Acute Myeloid Leukemia (AML) t(8;21) subtype is associated with a high incidence of Extramedullary (EM) involvement which results in poor prognosis in this subgroup of patients. Post-remission therapy with Allogenic Hematopoietic Cell Transplant (allo-HCT) is usually not recommended for t(8;21) AML patients with EM involvement due to the lack of effect on survival outcomes. The role of EM involvement in adult AML patients with t(8,21) has not been clarified in association with HCT, hence the rationale for this study.
In this study, the authors retrospectively studied 154 adult AML patients with t(8;21) and aimed to identify the clinical characteristics and treatment outcomes of patients with t(8;21) that either have an involvement of an EM site at diagnosis (EM-positive, n = 17) or do not have an involvement of an EM site at diagnosis (EM-negative, n = 137).
The key results are:
- Most frequently involved EM site at diagnosis in EM-positive t(8;21) patients was D spine (n = 8), L spine (n = 5), sacrum (n = 3), kidney (n = 2) and liver (n = 2)
- Median age of patients in the EM-positive group versus EM- negative group; 27 vs 42 years, P = 0.013
- Compared to EM-negative patients, there were more patients ≤ 45 years old in the EM-positive group; 57.7% vs 88.2%, P = 0.15
- Leukocytosis (≥ 30 x 109/L) and high lactate dehydrogenase were higher in the EM-positive group compared to the EM-negative group, 41.2% vs 10.9%, P = 0.04 and 47.1% vs 14.6% , P = 0.004 respectively
- c-kit mutations were higher in the EM-positive group compared to EM-negative; 58.8% vs 24.1%, P = 0.005
- At diagnosis, factors associated with EM-positive t(8;21) included young age (≤ 45 years old; HR = 14.369, P =0.02), c-kit mutations (HR = 6.917, P =0.011) and leukocytosis (≥ 30 x 109/L, HR = 7.702, P = 0.014)

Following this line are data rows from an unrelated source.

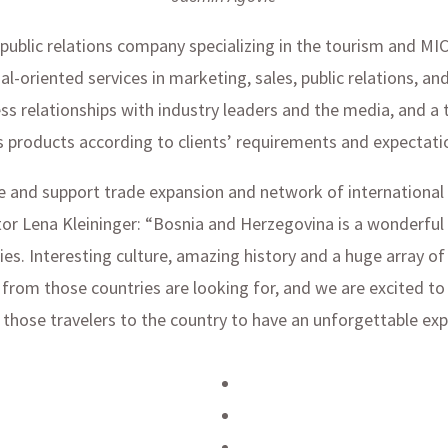
blic relations company specializing in the tourism and MICE 
l-oriented services in marketing, sales, public relations, an
ss relationships with industry leaders and the media, and a 
products according to clients’ requirements and expectati
itate and support trade expansion and network of international
 Lena Kleininger: “Bosnia and Herzegovina is a wonderful d
ies. Interesting culture, amazing history and a huge array 
s from those countries are looking for, and we are excited to
 those travelers to the country to have an unforgettable exp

- 3- year Overall Survival (OS) for patients at diagnosis in the EM-positive (n = 17) and EM-negative (n = 137) subgroup were 52.3% and 60.0% respectively; P = 0.658
- 3- year Event Free Survival (EFS) for patients at diagnosis in the EM-positive (n =17) and EM-negative (n =137) subgroup were 51.5% and 58.0% respectively; P = 0.496
- 3- year OS for patients treated with allo-HCT in the EM-positive (n =12) and EM-negative (n = 57) subgroup were 66.7% and 69.7% respectively; P = 0.889
- 3- year EFS for patients treated with allo-HCT in the EM-positive (n =12) and EM-negative (n = 57) subgroup were 65.6% and 69.3% respectively; P = 0.759
In summation, the authors noted that their study had a small sample size and the data used in their study did not originate from a prospective clinical trial. They however, highlighted that despite these limitations, they were able to identify characteristics and associated factors of AML with EM-positive t(8;21) such as young age, leucocytosis and c-kit mutations. Additionally, it was noted that CNS was the most involved EM site in these subgroup of patients.
With regards to patient outcomes; post-remission therapy with allo-HCT provided good survival outcomes in these patients. Furthermore, the authors suggested that allo-HCT was an effective option for post-remission therapy in adult AML patients with EM- positive t(8;21).
Acute myeloid leukemia (AML) with t(8;21)(q22;q22) is classified into a favorable-risk group. Extramedullary (EM) involvement has frequently been reported in this subgroup as resulting in a poor prognosis. However, characteristics or standard treatments of t(8;21) AML with EM involvement (EM-positive t(8;21)) have not yet been elucidated.
PATIENTS AND METHODS:
We retrospectively analyzed 154 adult AML patients with t(8;21). Among them, 17 were EM positive and 137 were EM negative at the time of diagnosis. EM involvement was evaluated only when a patient showed suspicious signs or symptoms. All EM-positive patients were treated according to a strategy based on allogeneic hematopoietic cell transplantation (allo-HCT).
Central nervous system was the most frequently involved site (70.6%). EM-positive t(8;21) was associated with age ≤ 45 years, leukocytosis (≥ 30 × 109/L), and c-kit mutation compared to EM-negative t(8;21) in multivariate analysis. After intensive chemotherapy with or without local therapy, high-risk t(8;21) AML including EM-positive t(8;21) underwent allo-HCT for postremission therapy. Three-year OS (52.3% vs. 60.0%, P = .658) and event-free survival (51.5% vs. 58.0%, P = .496) were not different between the 2 groups. The subgroup of patients who underwent allo-HCT also showed similar outcomes.
EM-positive t(8;21) was associated with young age, leukocytosis, and c-kit mutation, and central nervous system was frequently involved. Allo-HCT resulted in good outcomes in EM-positive t(8;21).